The company has issued 360,000,000 placing shares and 32,136,000 WRAP retail offer shares.
In addition, the company is also issuing 120,000,000 conversion shares at the same price.
As disclosed in the company's circular dated 8 May 2025 for the purposes of the City Code on Takeovers and mergers (Takeover Code) certain persons, comprising S-Ventures plc and Scott Livingston and his close relatives, held in aggregate an interest in 35.14% (so >30%) of the company's then issued share capital, were deemed to be acting in concert.
As a result of the latest placing, conversion and WRAP retail offer, as from 16 February 2026, the aggregated concert party interest in the enlarged issued share capital of the company will be 32.44%. Accordingly, given that the aggregate concert party interest is below 50% level but the concert party will continue to hold more than 30% of the voting rights of the company, any further purchase by a concert party member would trigger an obligation to make a mandatory takeover offer under Rule 9 of the Takeover Code.

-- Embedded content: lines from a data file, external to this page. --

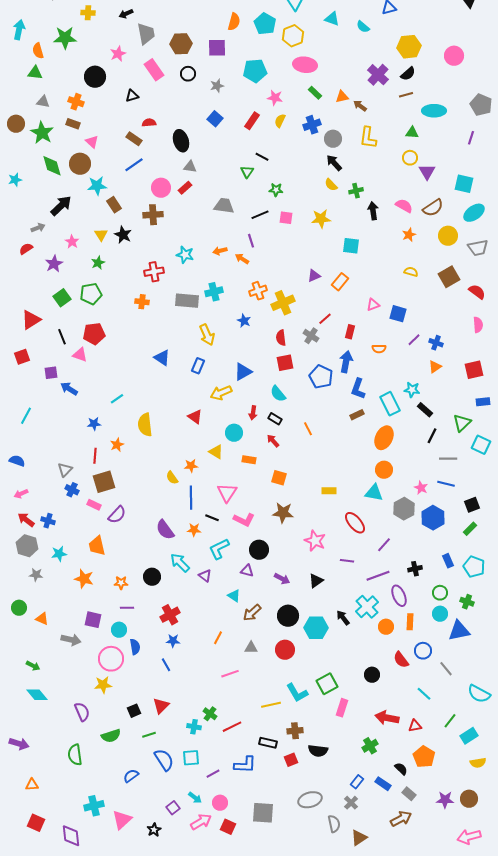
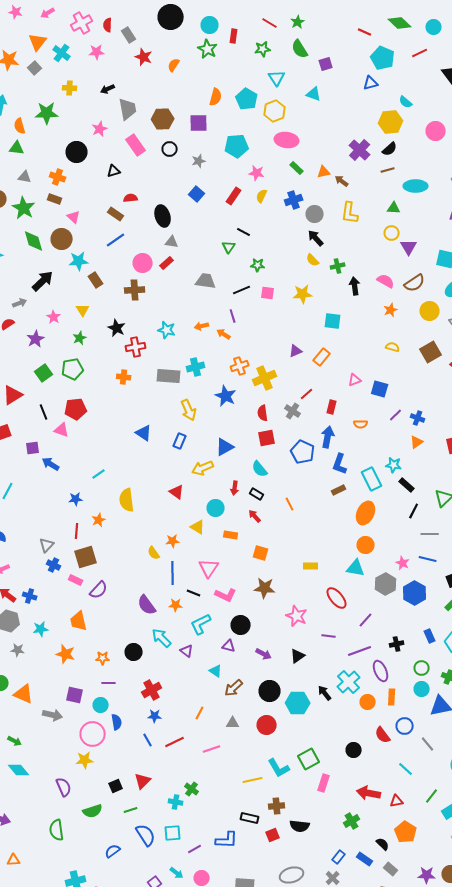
cyan semicircle: (363, 27) -> (406, 102), moved
black star: (123, 235) -> (117, 328), moved
blue star: (244, 321) -> (226, 396), size x1.5
orange triangle: (42, 619) -> (24, 694), size x1.5
red line: (232, 727) -> (175, 742), moved

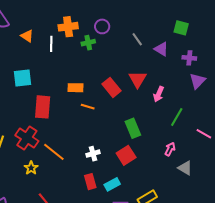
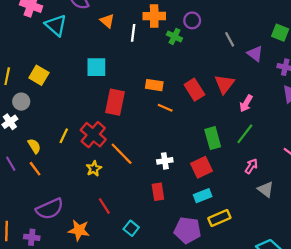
green cross: (88, 43) -> (174, 36), turned 32
green line: (177, 117) -> (245, 134), moved
cyan rectangle: (112, 184) -> (203, 196), moved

An offer under Rule 9 of the Takeover Code must be made in cash and at the highest price paid by the person required to make the offer during the 12 months prior to the announcement of the general offer.
View from Vox
Tooru’s £980,000 raise at 0.25p bolsters near-term funding but adds further dilution through the placing, WRAP retail offer and conversion shares. Meanwhile, the updated concert party position at 32.44% keeps the group above the 30% Takeover Code threshold, meaning any further buying by a concert party member could force a cash offer under Rule 9.